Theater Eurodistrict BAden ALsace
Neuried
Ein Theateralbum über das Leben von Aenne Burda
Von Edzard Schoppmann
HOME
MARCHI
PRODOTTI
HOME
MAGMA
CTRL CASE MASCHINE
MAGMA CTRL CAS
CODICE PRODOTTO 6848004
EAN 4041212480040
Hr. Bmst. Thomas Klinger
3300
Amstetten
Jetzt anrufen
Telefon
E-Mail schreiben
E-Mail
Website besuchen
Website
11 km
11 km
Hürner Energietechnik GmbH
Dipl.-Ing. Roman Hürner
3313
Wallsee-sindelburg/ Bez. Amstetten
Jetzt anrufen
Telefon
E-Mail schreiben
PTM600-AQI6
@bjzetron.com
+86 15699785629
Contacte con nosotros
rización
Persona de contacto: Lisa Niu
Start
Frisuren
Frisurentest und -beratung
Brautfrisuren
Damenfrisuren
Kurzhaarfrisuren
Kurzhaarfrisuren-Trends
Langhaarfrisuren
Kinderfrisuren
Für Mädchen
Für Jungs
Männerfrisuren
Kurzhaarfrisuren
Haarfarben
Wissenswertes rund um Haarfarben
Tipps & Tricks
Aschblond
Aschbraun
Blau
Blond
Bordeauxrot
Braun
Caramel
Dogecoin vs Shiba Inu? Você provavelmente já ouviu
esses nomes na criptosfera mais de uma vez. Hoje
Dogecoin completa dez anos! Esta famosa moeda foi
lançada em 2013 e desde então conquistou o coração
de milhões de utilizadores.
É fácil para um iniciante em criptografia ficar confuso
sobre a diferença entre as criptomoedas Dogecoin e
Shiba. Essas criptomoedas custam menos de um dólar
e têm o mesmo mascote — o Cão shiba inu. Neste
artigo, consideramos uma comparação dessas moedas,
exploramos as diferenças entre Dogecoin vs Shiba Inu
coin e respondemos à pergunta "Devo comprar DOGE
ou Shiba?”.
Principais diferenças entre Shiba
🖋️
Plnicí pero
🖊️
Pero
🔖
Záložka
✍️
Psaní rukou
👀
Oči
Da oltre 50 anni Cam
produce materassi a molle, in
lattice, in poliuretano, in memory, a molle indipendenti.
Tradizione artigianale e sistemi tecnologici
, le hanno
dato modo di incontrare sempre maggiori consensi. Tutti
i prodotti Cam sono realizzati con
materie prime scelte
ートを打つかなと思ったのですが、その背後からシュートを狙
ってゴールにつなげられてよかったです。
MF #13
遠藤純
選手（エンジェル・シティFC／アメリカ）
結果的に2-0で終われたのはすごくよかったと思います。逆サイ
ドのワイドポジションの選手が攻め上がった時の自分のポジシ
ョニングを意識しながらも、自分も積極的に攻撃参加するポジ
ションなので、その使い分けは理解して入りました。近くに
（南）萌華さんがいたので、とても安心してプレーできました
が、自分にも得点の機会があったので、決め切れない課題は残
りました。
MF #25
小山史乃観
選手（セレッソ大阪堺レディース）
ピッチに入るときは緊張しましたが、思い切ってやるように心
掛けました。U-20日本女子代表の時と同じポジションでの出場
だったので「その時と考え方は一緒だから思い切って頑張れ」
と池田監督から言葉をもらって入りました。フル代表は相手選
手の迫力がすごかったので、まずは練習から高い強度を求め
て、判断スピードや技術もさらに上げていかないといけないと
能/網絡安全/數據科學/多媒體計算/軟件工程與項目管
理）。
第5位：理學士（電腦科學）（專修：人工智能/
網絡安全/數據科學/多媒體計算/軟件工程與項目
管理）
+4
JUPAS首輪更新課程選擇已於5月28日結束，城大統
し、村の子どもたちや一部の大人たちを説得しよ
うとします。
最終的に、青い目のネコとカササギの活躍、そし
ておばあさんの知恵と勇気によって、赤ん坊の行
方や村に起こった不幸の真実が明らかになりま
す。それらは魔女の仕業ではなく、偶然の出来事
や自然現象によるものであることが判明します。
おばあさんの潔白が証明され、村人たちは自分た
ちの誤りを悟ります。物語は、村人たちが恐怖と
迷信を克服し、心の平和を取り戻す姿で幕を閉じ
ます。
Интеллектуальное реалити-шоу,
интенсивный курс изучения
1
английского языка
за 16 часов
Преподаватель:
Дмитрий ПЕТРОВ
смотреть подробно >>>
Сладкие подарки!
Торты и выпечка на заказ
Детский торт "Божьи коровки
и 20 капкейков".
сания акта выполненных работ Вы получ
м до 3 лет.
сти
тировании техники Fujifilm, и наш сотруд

***

== Task to carry out ==
The requested output is the line holding "Сладкие подарки!" and every line after it up to the last line of the listing, exactly, with nothing else.

== Output for this exercise ==
Сладкие подарки!
Торты и выпечка на заказ
Детский торт "Божьи коровки
и 20 капкейков".
сания акта выполненных работ Вы получ
м до 3 лет.
сти
тировании техники Fujifilm, и наш сотруд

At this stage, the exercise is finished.